------ Records for the exercise

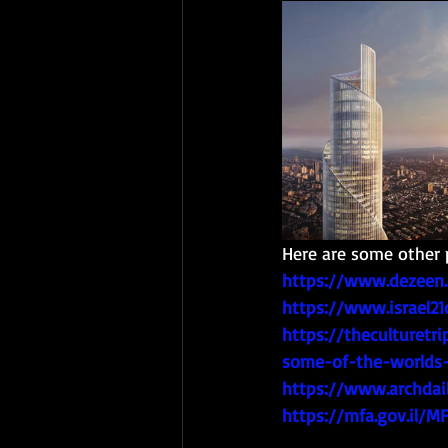
Here are some other 
https://www.dezeen.
https://www.israel21
https://theculturetr
some-of-the-worlds-
https://www.archdail
https://mfa.gov.il/M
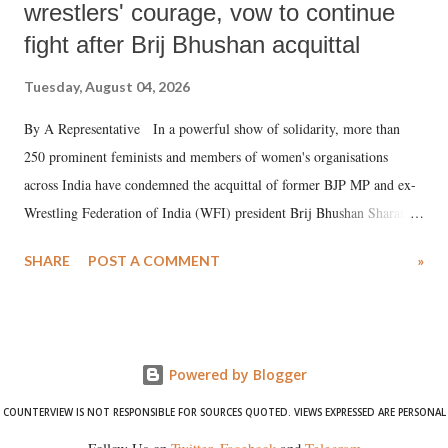
wrestlers' courage, vow to continue
fight after Brij Bhushan acquittal
Tuesday, August 04, 2026
By A Representative In a powerful show of solidarity, more than
250 prominent feminists and members of women's organisations
across India have condemned the acquittal of former BJP MP and ex-
Wrestling Federation of India (WFI) president Brij Bhushan Sharan
Singh in the high-profile sexual harassment case filed by six women
SHARE
POST A COMMENT
»
wrestlers. The signatories have expressed unwavering support for the
wrestlers who have waged a courageous legal battle for justice against
formidable odds.
Powered by Blogger
COUNTERVIEW IS NOT RESPONSIBLE FOR SOURCES QUOTED. VIEWS EXPRESSED ARE PERSONAL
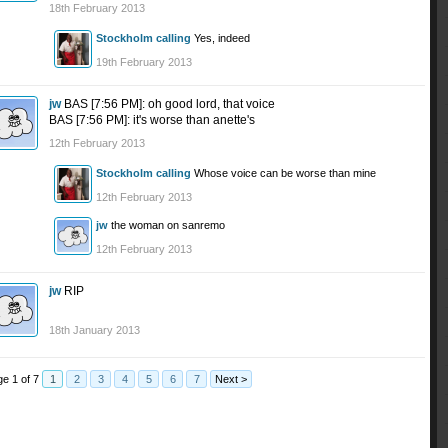
18th February 2013
Stockholm calling
Yes, indeed
19th February 2013
jw
BAS [7:56 PM]: oh good lord, that voice
BAS [7:56 PM]: it's worse than anette's
12th February 2013
Stockholm calling
Whose voice can be worse than mine
12th February 2013
jw
the woman on sanremo
12th February 2013
jw
RIP
18th January 2013
e 1 of 7
1
2
3
4
5
6
7
Next >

------------

* _Task prompt_: Write out every line in the data that holds the string "voice".

* _Answer section_:
BAS [7:56 PM]: oh good lord, that voice
Whose voice can be worse than mine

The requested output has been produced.